Rivers at risk of contamination; backups in homes
Twisp leaders are asking the state for $3.455 million in grants and loans to make urgently needed repairs to the town’s wastewater system.
The pipes and pumps that deliver sewage to the treatment plant are in such disrepair, according to the town’s grant and loan application to the state Department of Ecology, “they are in imminent threat of a catastrophic discharge of raw sewage” into the Twisp or Methow rivers. An inspection of the sewer pipes in 2017 using a remote-control camera found 26% of the lines need to be repaired or replaced.
Problems include “cracked and broken sewer pipes, severe root intrusion, displaced sewer main joints, deteriorated and leaking manholes, collapsed sewers and other defects,” according to the town’s application.
“The conditions outlined have caused and are causing repeated documented raw sewage backups and sewer overflows onto the ground in public areas, and backup of residential sewer services into residential bathtubs, bedrooms, heating ducts, etc.,” town officials added in the application.
Many of the most damaged sewer mains run along the banks of the Methow and Twisp rivers and pose an “immediate” environmental risk, the application states.
The application seeks funding for three of the wastewater system’s most pressing needs: $1.168 million for sewer lines; $686,400 to upgrade the pump system at Lift Station 2, on the south end of Bridge Street; and $1.85 million to improve handling and storage of biosolids at the treatment plant.
The pumps at the lift station, which help transport sewage upslope to the plant, are beyond their useful life and “at risk of failure at any time,” according to the application. The lift station is next to homes and just 250 feet from the Methow River. If it failed, it could flood areas used by the public and the river with raw sewage.

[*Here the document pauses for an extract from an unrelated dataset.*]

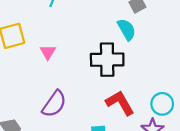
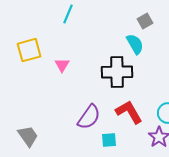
purple semicircle: (54, 104) -> (89, 117), moved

Leaks or backups have not yet affected water quality in the Methow River. Twisp’s wastewater plant has met all requirements in its National Pollutant Discharge Elimination System permit for the past three years. Among other things, this permit requires that the effluent discharged into the Methow River stays within acceptable limits on certain pollutants.

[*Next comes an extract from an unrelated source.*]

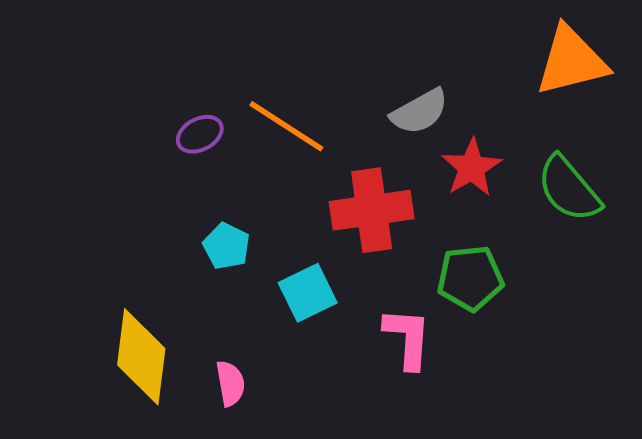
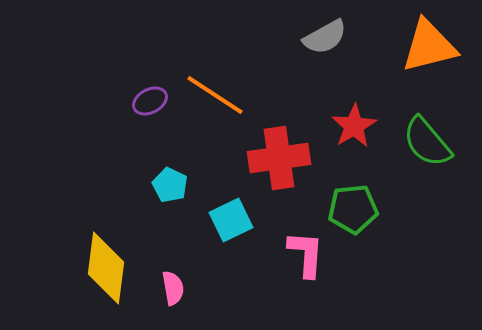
gray semicircle: (420, 112) -> (325, 37), moved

The Twisp Town Council voted 5-0 on Oct. 8 to submit the grant and loan application to Ecology. The fixes would take place in 2021, according to the timeline given in the application.
Other help possible
Public Works Director Andrew Denham said at the Oct. 8 meeting the town may also get financial help from other sources, including the U.S. Department of Agriculture and the state Department of Commerce.
The town’s 2018 application for a Community Development Block Grant from the Department of Commerce to pay for sewer fixes was rejected. Since then, officials have been coming up with ways to reduce the overall cost of the projects in order to make their application more competitive.

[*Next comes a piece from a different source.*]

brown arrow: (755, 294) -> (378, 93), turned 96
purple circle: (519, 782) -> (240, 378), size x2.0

Town officials are in the early planning stages for a new treatment plant, but that project is several years off and these fixes are needed now, council member Hans Smith said.
“I don’t think there’s any pork in here,” Smith said. “We need to do this work, and it will buy us some time. … It will benefit us on the cost side when we get to do the new treatment plant later.”
New equipment for treating biosolids can be used in the new plant, Smith said.
Town officials are asking for a portion of the nearly $3.5 million to come as a grant that doesn’t need to be paid back. The relative sizes of the grant and loan will help determine how much impact the project will have on residential and commercial sewer rates. Residential sewer rates have risen 77% since 2010.
“We will do our best to reduce [the cost] for our ratepayers,” Mayor Soo Ing-Moody said at the meeting.